Human CD32 is required for PDC activation and internalization of SLE-ICs. (A) Total RNA was isolated from normal human PDCs stimulated with 100 ng/ml SLE-ICs for 8 hours in the absence or presence of increasing concentrations (0.05, 0.5, 5 μg/ml) of antibodies against CD16, CD32, or CD64. Expression of IFN-α was determined by QPCR and depicted as the number of copies of mRNA per copies of the control mRNA GAPDH. (B and D) Alexa Fluor 633–conjugated SLE-ICs (SLE-IC–Alexa) were incubated with normal human PDCs, HEK/TLR9 cells, or HEK/TLR9/CD32 cells at a ratio of 10:1 for 15 minutes at 37–C; and in the presence or absence of 5 μg/ml of neutralizing antibodies against CD16, CD32, or CD64. Internalization was measured by fluorescent microscopy. Data are presented as the number of internalized complexes per 100 cells × 100. *P < 0.01 versus isotype-treated or control, Student’s t test.

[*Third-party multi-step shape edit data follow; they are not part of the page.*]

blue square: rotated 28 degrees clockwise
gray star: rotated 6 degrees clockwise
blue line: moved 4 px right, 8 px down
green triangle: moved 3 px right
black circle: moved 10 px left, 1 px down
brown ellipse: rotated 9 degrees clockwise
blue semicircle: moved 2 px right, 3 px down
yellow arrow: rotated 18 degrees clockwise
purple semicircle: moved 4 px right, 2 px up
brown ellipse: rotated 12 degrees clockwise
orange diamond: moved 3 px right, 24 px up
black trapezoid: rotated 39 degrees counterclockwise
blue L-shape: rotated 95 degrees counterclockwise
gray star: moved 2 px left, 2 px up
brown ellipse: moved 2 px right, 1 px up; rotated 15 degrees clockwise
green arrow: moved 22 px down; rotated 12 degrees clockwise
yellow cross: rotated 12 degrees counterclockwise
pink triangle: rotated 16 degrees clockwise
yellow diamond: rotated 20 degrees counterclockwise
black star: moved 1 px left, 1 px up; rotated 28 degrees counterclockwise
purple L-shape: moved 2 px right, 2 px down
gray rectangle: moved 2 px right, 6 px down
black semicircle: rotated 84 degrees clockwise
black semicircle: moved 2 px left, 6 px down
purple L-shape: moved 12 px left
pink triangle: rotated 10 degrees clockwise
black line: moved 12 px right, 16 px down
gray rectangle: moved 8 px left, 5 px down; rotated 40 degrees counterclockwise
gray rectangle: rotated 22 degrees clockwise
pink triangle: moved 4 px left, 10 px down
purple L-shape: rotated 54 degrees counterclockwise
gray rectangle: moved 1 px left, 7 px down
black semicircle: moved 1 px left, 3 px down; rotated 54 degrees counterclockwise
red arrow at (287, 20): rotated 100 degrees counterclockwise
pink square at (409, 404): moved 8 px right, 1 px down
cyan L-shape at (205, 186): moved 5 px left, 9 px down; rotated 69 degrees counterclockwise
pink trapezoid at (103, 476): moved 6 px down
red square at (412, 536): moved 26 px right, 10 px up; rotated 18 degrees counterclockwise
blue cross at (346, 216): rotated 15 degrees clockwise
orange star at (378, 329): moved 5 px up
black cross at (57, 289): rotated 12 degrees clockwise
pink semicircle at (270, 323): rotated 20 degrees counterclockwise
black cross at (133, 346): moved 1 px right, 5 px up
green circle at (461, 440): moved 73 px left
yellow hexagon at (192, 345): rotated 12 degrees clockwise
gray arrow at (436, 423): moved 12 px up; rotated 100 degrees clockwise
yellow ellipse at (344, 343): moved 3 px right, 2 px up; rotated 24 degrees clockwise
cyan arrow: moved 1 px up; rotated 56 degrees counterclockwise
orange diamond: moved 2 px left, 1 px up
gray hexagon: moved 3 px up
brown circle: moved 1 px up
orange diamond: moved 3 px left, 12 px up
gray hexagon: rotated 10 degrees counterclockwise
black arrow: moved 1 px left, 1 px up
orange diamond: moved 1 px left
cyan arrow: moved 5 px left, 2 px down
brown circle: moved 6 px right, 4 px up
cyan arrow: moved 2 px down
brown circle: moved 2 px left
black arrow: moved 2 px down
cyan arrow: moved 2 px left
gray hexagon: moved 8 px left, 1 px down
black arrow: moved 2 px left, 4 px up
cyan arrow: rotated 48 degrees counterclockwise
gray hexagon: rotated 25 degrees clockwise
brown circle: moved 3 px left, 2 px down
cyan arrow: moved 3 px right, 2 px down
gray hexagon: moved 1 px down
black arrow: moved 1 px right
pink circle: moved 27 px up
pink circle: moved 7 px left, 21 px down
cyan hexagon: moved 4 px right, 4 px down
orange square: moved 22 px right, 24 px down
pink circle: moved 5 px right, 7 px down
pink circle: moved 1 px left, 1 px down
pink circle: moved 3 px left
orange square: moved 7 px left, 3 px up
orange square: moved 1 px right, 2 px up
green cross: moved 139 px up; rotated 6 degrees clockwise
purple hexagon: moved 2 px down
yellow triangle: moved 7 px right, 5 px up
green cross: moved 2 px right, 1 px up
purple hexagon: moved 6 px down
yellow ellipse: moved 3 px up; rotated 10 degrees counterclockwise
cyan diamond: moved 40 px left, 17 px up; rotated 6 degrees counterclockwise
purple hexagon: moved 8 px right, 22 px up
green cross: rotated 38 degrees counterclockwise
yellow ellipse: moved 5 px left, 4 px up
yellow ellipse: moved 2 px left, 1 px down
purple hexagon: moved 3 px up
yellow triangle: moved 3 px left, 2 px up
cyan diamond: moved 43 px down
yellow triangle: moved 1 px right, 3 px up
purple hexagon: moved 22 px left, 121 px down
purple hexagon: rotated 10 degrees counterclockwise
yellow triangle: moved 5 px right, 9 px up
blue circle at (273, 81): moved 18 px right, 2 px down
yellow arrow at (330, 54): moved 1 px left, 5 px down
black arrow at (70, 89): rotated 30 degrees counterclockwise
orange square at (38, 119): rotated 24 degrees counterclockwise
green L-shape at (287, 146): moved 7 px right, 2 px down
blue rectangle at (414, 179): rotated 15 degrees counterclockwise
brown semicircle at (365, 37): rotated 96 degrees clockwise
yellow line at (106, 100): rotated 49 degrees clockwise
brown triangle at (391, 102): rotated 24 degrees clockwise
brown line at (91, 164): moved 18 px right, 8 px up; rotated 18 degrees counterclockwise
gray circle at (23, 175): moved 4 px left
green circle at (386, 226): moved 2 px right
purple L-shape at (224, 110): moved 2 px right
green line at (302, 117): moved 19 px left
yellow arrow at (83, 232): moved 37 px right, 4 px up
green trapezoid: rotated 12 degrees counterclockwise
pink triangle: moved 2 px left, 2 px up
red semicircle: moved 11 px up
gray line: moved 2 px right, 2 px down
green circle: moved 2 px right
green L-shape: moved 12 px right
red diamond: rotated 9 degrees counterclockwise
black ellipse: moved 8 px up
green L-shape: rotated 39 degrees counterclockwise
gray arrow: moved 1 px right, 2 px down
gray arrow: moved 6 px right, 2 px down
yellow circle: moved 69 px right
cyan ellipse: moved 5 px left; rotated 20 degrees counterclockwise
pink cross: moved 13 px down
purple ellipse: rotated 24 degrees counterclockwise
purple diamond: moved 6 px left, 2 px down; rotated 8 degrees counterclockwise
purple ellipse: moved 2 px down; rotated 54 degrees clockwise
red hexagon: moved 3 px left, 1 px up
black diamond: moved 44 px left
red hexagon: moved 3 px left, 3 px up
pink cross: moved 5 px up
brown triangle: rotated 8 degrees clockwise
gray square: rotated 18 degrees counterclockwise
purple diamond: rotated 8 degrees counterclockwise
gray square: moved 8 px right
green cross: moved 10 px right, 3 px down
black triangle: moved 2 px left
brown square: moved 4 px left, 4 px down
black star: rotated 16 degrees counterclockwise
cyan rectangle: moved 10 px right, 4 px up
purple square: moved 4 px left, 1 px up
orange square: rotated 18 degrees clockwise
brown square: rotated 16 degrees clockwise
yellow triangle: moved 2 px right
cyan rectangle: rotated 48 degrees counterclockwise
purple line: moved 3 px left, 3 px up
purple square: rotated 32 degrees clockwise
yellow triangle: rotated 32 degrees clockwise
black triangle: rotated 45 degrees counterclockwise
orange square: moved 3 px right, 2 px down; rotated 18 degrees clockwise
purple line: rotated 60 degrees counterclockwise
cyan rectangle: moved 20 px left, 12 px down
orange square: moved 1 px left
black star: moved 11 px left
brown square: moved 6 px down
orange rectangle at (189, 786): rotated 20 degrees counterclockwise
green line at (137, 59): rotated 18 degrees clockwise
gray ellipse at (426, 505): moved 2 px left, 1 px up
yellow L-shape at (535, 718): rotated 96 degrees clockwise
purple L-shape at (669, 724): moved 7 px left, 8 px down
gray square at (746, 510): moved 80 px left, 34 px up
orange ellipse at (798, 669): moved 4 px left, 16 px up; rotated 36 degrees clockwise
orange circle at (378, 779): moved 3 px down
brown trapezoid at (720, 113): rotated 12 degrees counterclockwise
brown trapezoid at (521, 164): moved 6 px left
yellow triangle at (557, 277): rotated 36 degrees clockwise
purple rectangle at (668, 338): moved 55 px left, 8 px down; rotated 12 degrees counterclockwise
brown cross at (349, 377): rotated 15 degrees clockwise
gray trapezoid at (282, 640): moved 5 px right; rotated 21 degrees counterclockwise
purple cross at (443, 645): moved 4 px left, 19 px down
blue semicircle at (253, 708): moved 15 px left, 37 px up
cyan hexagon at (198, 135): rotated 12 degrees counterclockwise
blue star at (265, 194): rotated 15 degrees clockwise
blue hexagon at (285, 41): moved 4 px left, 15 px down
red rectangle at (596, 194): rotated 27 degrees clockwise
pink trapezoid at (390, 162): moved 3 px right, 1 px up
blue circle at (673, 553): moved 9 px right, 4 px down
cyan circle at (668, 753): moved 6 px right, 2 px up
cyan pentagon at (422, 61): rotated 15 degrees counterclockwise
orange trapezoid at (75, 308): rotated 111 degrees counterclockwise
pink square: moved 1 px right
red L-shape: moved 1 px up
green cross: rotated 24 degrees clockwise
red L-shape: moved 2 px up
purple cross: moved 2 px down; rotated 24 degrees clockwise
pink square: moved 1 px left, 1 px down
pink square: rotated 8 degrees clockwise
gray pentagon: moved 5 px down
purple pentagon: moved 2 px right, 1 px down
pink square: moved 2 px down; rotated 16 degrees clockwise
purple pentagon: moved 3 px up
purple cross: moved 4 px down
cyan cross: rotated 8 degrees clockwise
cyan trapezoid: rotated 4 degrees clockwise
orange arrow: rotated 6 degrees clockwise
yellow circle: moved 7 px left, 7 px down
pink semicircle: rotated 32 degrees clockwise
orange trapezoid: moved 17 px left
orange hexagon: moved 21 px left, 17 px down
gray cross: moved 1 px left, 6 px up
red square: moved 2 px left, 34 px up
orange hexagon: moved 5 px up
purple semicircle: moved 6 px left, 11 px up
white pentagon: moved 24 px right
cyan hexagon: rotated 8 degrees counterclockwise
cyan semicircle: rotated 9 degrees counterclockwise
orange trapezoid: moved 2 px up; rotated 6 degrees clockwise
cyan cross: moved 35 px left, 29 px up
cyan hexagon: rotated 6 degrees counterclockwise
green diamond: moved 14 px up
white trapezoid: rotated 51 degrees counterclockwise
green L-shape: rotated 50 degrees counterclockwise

Error bars indicate standard deviation of triplicate samples. (C) Total RNA was isolated from HEK/TLR9 or HEK/TLR9/CD32 cells stimulated with 100 ng/ml non–SLE-ICs or SLE-ICs for 3 hours. Expression of IL-8 was determined by QPCR.

Figure 6

CD32⁺ PDCs internalize and respond to SLE-ICs. (A and B) PDCs from normal donors were isolated on a MoFlo cell sorter using fluorescently labeled antibodies against BDCA2, BDCA4, and CD32. The CD32^– and CD32⁺ PDC subsets were stimulated with the indicated concentrations of SLE-ICs. Cells were harvested at 3 and 8 hours, and expression of IL-8 (A) and IFN-α (B) was determined by QPCR. (C) Alexa Fluor 633–conjugated SLE-ICs in the presence or absence of 10 μl FuGENE6 were incubated with CD32⁺ and CD32^– PDCs at a ratio of 10:1 for 15 minutes at 37–C. Internalization was measured by fluorescent microscopy. Data are presented as the number of internalized complexes per 100 cells × 100. *P < 0.01 versus control, Student’s t test. Error bars indicate standard deviation of triplicate samples. (D) Total RNA was isolated from PDCs stimulated with 100 ng/ml SLE-ICs in the presence or absence of 10 μl of FuGENE6. Expression of IFN-α was determined by QPCR and is depicted as the number of copies of mRNA per copies of the control mRNA GAPDH.

Figure 7

SLE-ICs associate with TLR9 and CD32. U373 cells coexpressing YFP-tagged TLR9 (red) and CFP-tagged CD32 (green) were left untreated (A) or incubated with Alexa Fluor 633–conjugated SLE-ICs (blue) for 5 minutes (B and C), and living cells were imaged by confocal microscopy.

Figure 8

CD32 delivers anti-DNA ICs to TLR9-containing lysosomes. U373 cells coexpressing YFP-tagged TLR9 (red) and CFP-tagged CD32 (green) were incubated with Alexa Fluor 633–conjugated (blue) anti-DNA ICs (A), Alexa Fluor 633–conjugated non–SLE-ICs (B), or Alexa Fluor 633–conjugated IgG (C) for 5 minutes, and living cells were imaged by confocal microscopy. (D) Cells expressing TLR9-CFP (red) and CD32-CFP (green) were incubated with lysotracker (blue).